- Your objective -
Using the data below, copy every line that contains the word "đánh".

- Records for the task -
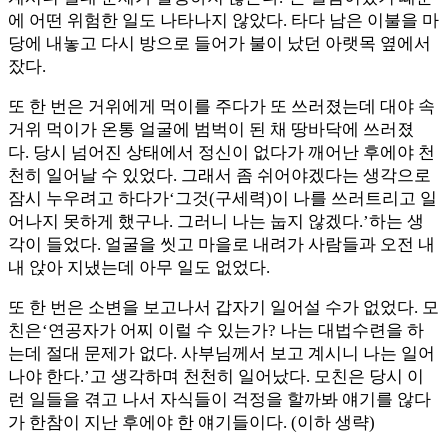
에 어떤 위험한 일도 나타나지 않았다. 타다 남은 이불을 마
당에 내놓고 다시 방으로 들어가 불이 났던 아랫목 옆에서
잤다.
또 한 번은 거위에게 먹이를 주다가 또 쓰러졌는데 대야 속
거위 먹이가 온통 얼굴에 범벅이 된 채 땅바닥에 쓰러졌
다. 당시 넘어진 상태에서 정신이 없다가 깨어난 후에야 천
천히 일어날 수 있었다. 그래서 좀 쉬어야겠다는 생각으로
잠시 누우려고 하다가‘그것(구세력)이 나를 쓰러트리고 일
어나지 못하게 했구나. 그러니 나는 눕지 않겠다.’하는 생
각이 들었다. 얼굴을 씻고 마을로 내려가 사람들과 오전 내
내 앉아 지냈는데 아무 일도 없었다.
또 한 번은 소변을 보고나서 갑자기 일어설 수가 없었다. 모
친은‘연공자가 어찌 이럴 수 있는가? 나는 대법수련을 하
는데 절대 문제가 없다. 사부님께서 보고 계시니 나는 일어
나야 한다.’고 생각하며 천천히 일어났다. 모친은 당시 이
런 일들을 겪고 나서 자식들이 걱정을 할까봐 얘기를 않다
가 한참이 지난 후에야 한 얘기들이다. (이하 생략)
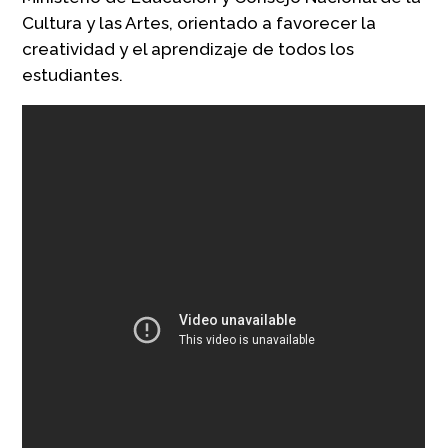
Cultura y las Artes, orientado a favorecer la
creatividad y el aprendizaje de todos los
estudiantes.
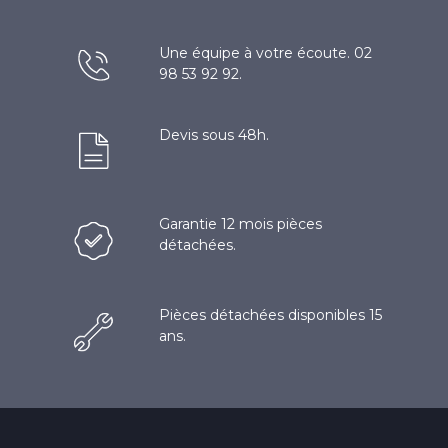
Une équipe à votre écoute. 02
98 53 92 92.
Devis sous 48h.
Garantie 12 mois pièces
détachées.
Pièces détachées disponibles 15
ans.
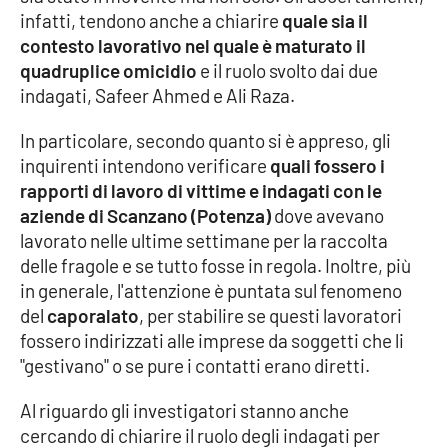
infatti, tendono anche a chiarire
quale sia il
Parchi Marini Calabria
contesto lavorativo nel quale è maturato il
quadruplice omicidio
e il ruolo svolto dai due
Leggendo Alvaro insieme
indagati, Safeer Ahmed e Ali Raza.
Imprese Di Calabria
In particolare, secondo quanto si è appreso, gli
inquirenti intendono verificare
quali fossero i
Le perfidie di Antonella Grippo
rapporti di lavoro di vittime e indagati con le
aziende di Scanzano (Potenza)
dove avevano
Venti di comunicazione
lavorato nelle ultime settimane per la raccolta
delle fragole e se tutto fosse in regola. Inoltre, più
in generale, l'attenzione è puntata sul fenomeno
STREAMING
del
caporalato
, per stabilire se questi lavoratori
fossero indirizzati alle imprese da soggetti che li
LaC TV
"gestivano" o se pure i contatti erano diretti.
LaC Network
Al riguardo gli investigatori stanno anche
cercando di chiarire il ruolo degli indagati per
LaC OnAir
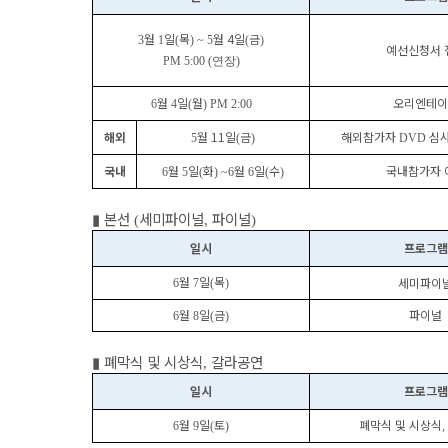
월
일
목
월 4
일
금
3
1
(
) ~ 5
(
)
예선신청서 
PM 5:00 (연장)
월
일
월
오리엔테이
6
4
(
) PM 2:00
해외
월 11
일
금
해외참가자
심사
5
(
)
DVD
국내
월
일
화
월
일
수
국내참가자 
6
5
(
) ~6
6
(
)
▮
본선
세미파이널
파이널
(
,
)
일시
프로그램
월
일
목
세미파이
6
7
(
)
월
일
금
파이널
6
8
(
)
▮
폐막식 및 시상식
갈라공연
,
일시
프로그램
월
일
토
폐막식 및 시상식
6
9
(
)
,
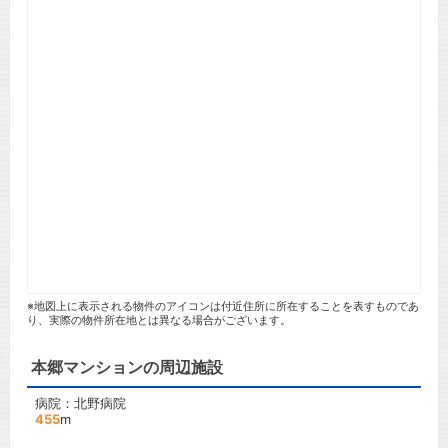
※地図上に表示される物件のアイコンは付近住所に所在することを表すものであ
り、実際の物件所在地とは異なる場合がございます。
本郷マンションの周辺施設
病院：北野病院
455
m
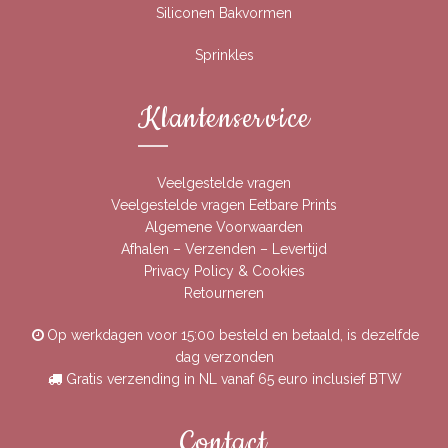
Siliconen Bakvormen
Sprinkles
Klantenservice
Veelgestelde vragen
Veelgestelde vragen Eetbare Prints
Algemene Voorwaarden
Afhalen – Verzenden – Levertijd
Privacy Policy & Cookies
Retourneren
Op werkdagen voor 15:00 besteld en betaald, is dezelfde
dag verzonden
Gratis verzending in NL vanaf 65 euro inclusief BTW
Contact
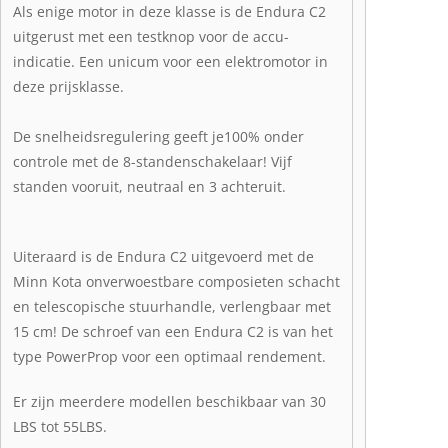
Als enige motor in deze klasse is de Endura C2
uitgerust met een testknop voor de accu-
indicatie. Een unicum voor een elektromotor in
deze prijsklasse.
De snelheidsregulering geeft je100% onder
controle met de 8-standenschakelaar! Vijf
standen vooruit, neutraal en 3 achteruit.
Uiteraard is de Endura C2 uitgevoerd met de
Minn Kota onverwoestbare composieten schacht
en telescopische stuurhandle, verlengbaar met
15 cm! De schroef van een Endura C2 is van het
type PowerProp voor een optimaal rendement.
Er zijn meerdere modellen beschikbaar van 30
LBS tot 55LBS.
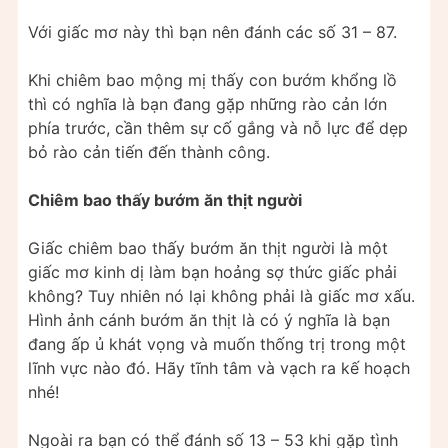
Với giấc mơ này thì bạn nên đánh các số 31 – 87.
Khi chiêm bao mộng mị thấy con bướm khổng lồ
thì có nghĩa là bạn đang gặp những rào cản lớn
phía trước, cần thêm sự cố gắng và nỗ lực để dẹp
bỏ rào cản tiến đến thành công.
Chiêm bao thấy bướm ăn thịt người
Giấc chiêm bao thấy bướm ăn thịt người là một
giấc mơ kinh dị làm bạn hoảng sợ thức giấc phải
không? Tuy nhiên nó lại không phải là giấc mơ xấu.
Hình ảnh cánh bướm ăn thịt là có ý nghĩa là bạn
đang ấp ủ khát vọng và muốn thống trị trong một
lĩnh vực nào đó. Hãy tĩnh tâm và vạch ra kế hoạch
nhé!
Ngoài ra bạn có thể đánh số 13 – 53 khi gặp tình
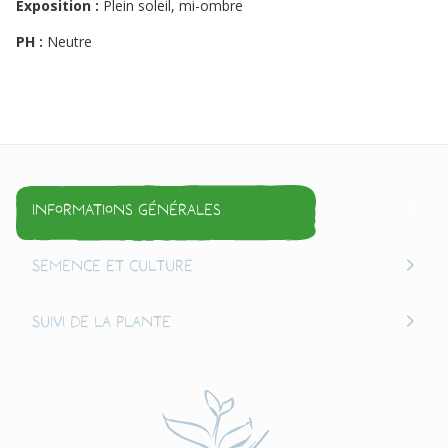
Exposition :
Plein soleil, mi-ombre
PH :
Neutre
Informations générales
Semence et culture
Suivi de la plante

- Finished exercise -
Với giấc mơ này thì bạn nên đánh các số 31 – 87.
Ngoài ra bạn có thể đánh số 13 – 53 khi gặp tình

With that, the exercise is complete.